A partir da década de 1970, no Acre, com sua habilidade nata de negociador e sua disposição genuína em ouvir o próximo, Chico Mendes conseguiu inverter, progressivamente, o eixo do conflito entre índios e seringueiros. À época, era preciso a união do povos da floresta contra inimigos em comum: os ruralistas que tinham a intenção de comprar os seringais e destruir todos os recursos da floresta para transformá-la em pastagens para bovinos.

Sua luta em defesa da floresta amazônica e sua idealização de um modelo de exploração de seus recursos, centrado no extrativismo sustentável da borracha, da castanha-do-pará e da madeira - sistematização de um modus faciendi secular característico dos seringueiros acreanos -, que permitisse a permanência e a sobrevivência do homem amazônico com dignidade e qualidade de vida, redundou nas transformações sociais que propiciaram o estabelecimento das Reservas Extrativistas e do chamado Governo dos Povos da Floresta.

Chico Mendes: o Lula da floresta?

Quem escreve que Chico Mendes foi um homem à frente do seu tempo é jornalista que não sabe o que escrever. Para mim, ele era um homem do seu tempo, no sentido drummondiano ("O tempo é a minha matéria, o tempo presente, os homens presentes, a vida presente"). Não é por que o aquecimento global, que provoca mudanças e tragédias climáticas mundo afora há décadas, se tornou, de repente, alvo do interesse midiático e, por conseguinte, da opinião pública, que Chico Mendes se torna, automaticamente, um visionário.

Assim, como Lula, Chico Mendes tem sua trajetória política marcada pela passagem, na primeira metade da década de 1980, da defesa de interesses do grupo de trabalhadores locais a que pertencia para a defesa de interesses mais abrangentes: do sindicato ao Partido dos Trabalhadores (PT). Um torneiro mecânico de Garanhuns, radicado em São Paulo, e um seringueiro de Xapuri unidos pela luta em defesa dos trabalhadores. A partir do Sindicato dos Metalúrgicos de São Bernardo do Campo, Lula se torna deputado constituinte pelo PT, em 1986.

Em 1985, Chico Mendes, fundador e presidente do Sindicato dos Trabalhadores Rurais de Xapuri, cria o Conselho Nacional dos Seringueiros, selando seu destino. Com o primeiro encontro da nova entidade, realizado em Brasília, suas teses ambientalistas começam a repercutir na imprensa internacional. Obviamente, interesses contrários e forças (nada) ocultas começam a definir seu futuro.

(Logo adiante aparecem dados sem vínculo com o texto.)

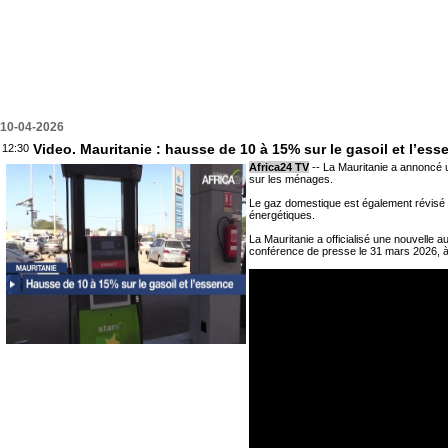
10-04-2026
Video. Mauritanie : hausse de 10 à 15% sur le gasoil et l’ess
12:30
Africa24 TV
-- La Mauritanie a annoncé u
sur les ménages.
Le gaz domestique est également révisé e
énergétiques.
La Mauritanie a officialisé une nouvelle
conférence de presse le 31 mars 2026, à l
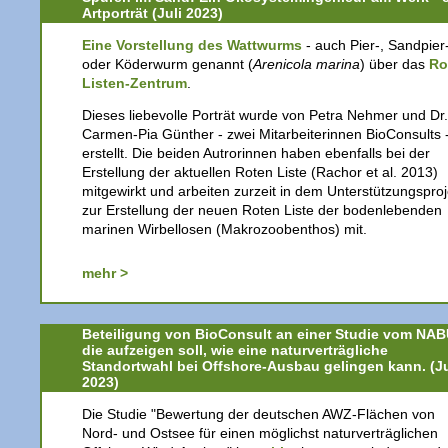
Artporträt (Juli 2023)
Eine Vorstellung des Wattwurms
- auch Pier-, Sandpier
oder Köderwurm genannt (
Arenicola marina
) über das
Ro
Listen-Zentrum
.
Dieses liebevolle Porträt wurde von Petra Nehmer und Dr.
Carmen-Pia Günther - zwei Mitarbeiterinnen BioConsults 
erstellt. Die beiden Autrorinnen haben ebenfalls bei der
Erstellung der aktuellen Roten Liste (Rachor et al. 2013)
mitgewirkt und arbeiten zurzeit in dem Unterstützungsproj
zur Erstellung der neuen Roten Liste der bodenlebenden
marinen Wirbellosen (Makrozoobenthos) mit.
mehr >
Beteiligung von BioConsult an einer Studie vom NAB
die aufzeigen soll, wie eine naturverträgliche
Standortwahl bei Offshore-Ausbau gelingen kann. (J
2023)
Die Studie "Bewertung der deutschen AWZ-Flächen von
Nord- und Ostsee für einen möglichst naturverträglichen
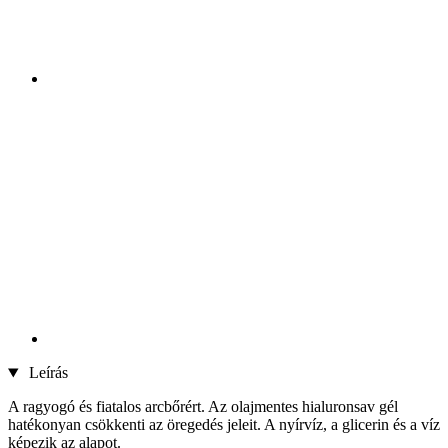
Leírás
A ragyogó és fiatalos arcbőrért. Az olajmentes hialuronsav gél
hatékonyan csökkenti az öregedés jeleit. A nyírvíz, a glicerin és a víz
képezik az alapot.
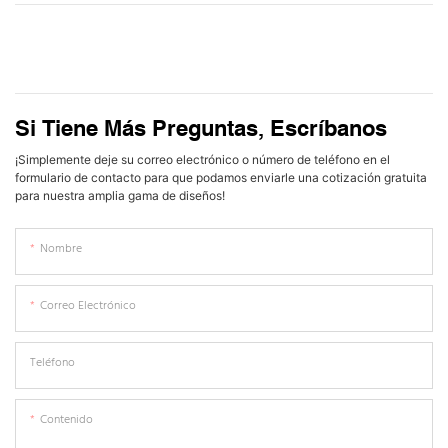
Si Tiene Más Preguntas, Escríbanos
¡Simplemente deje su correo electrónico o número de teléfono en el
formulario de contacto para que podamos enviarle una cotización gratuita
para nuestra amplia gama de diseños!
Nombre
Correo Electrónico
Teléfono
Contenido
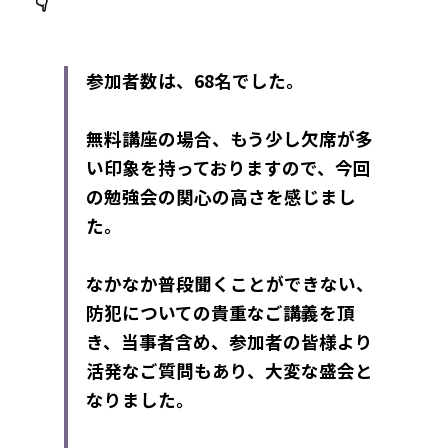
👇
参加者数は、68名でした。
無料講座の場合、
もう少し欠席が多
い印象を持っておりますので、
今回
の勉強会の関心の高さを感じまし
た。
なかなか普段聞くことができない、
防犯についての貴重なご講義を頂
き、当事者含め、参加者の皆様より
活発なご質問もあり、大変な盛会と
なりました。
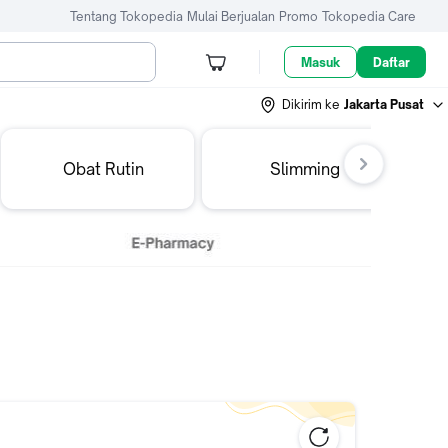
Tentang Tokopedia
Mulai Berjualan
Promo
Tokopedia Care
Masuk
Daftar
Dikirim ke
Jakarta Pusat
Obat Rutin
Slimming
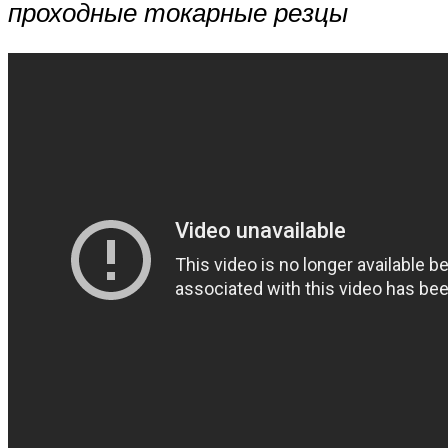
проходные токарные резцы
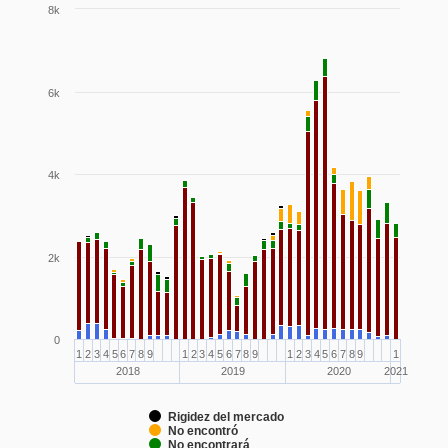
8k
6k
4k
2k
0
1
2
3
4
5
6
7
8
9
1
2
3
4
5
6
7
8
9
1
2
3
4
5
6
7
8
9
1
2018
2019
2020
2021
Rigidez del mercado
No encontró
No encontrará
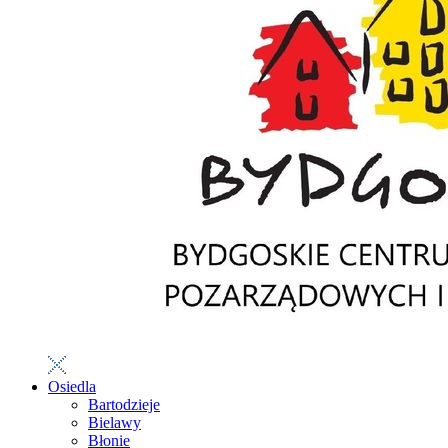
Osiedla
Bartodzieje
Bielawy
Błonie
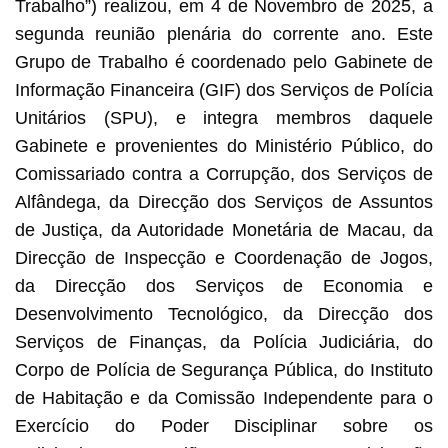
Trabalho”) realizou, em 4 de Novembro de 2025, a
segunda reunião plenária do corrente ano. Este
Grupo de Trabalho é coordenado pelo Gabinete de
Informação Financeira (GIF) dos Serviços de Polícia
Unitários (SPU), e integra membros daquele
Gabinete e provenientes do Ministério Público, do
Comissariado contra a Corrupção, dos Serviços de
Alfândega, da Direcção dos Serviços de Assuntos
de Justiça, da Autoridade Monetária de Macau, da
Direcção de Inspecção e Coordenação de Jogos,
da Direcção dos Serviços de Economia e
Desenvolvimento Tecnológico, da Direcção dos
Serviços de Finanças, da Polícia Judiciária, do
Corpo de Polícia de Segurança Pública, do Instituto
de Habitação e da Comissão Independente para o
Exercício do Poder Disciplinar sobre os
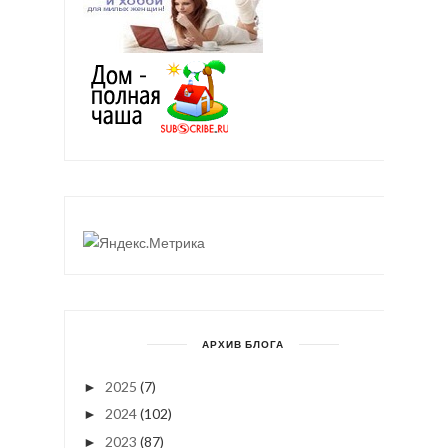
АРХИВ БЛОГА
2025
(7)
►
2024
(102)
►
2023
(87)
►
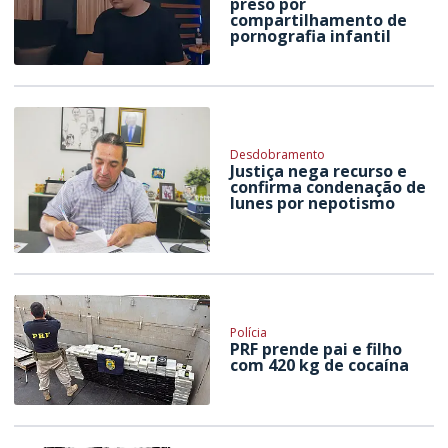
preso por
compartilhamento de
pornografia infantil
Desdobramento
Justiça nega recurso e
confirma condenação de
Iunes por nepotismo
Polícia
PRF prende pai e filho
com 420 kg de cocaína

Assassinado em 22 de dezembro de 1988, Chico Mendes, analfabeto até os vinte anos de idade, escreveu mais um capítulo da tragédia fundiária brasileira. Quanto vale a vida humana e quanto custa a terra?

Agenda 21, ECO 92, Protocolo de Kyoto e similares: imolaram o maior herói brasileiro do último quarto do século passado para que o Homem descobrisse que a Terra vive, em todos os sentidos.

"E quanto à pergunta que dá nome a esse artigo?" - você deve estar se perguntando. Delego ao leitor a responsabilidade de respondê-la.

3 comentários:

Blog do Maia disse...

um verdadeiro tratato. (ps-ce deve ter algo mal resolvido com algum jornalista neh)

Marcelo Grossi disse...

HAR HAR HAR HAR HAR!

Unknown disse...

salve Chico Mendes,aqui vc viveu e se perpetuou.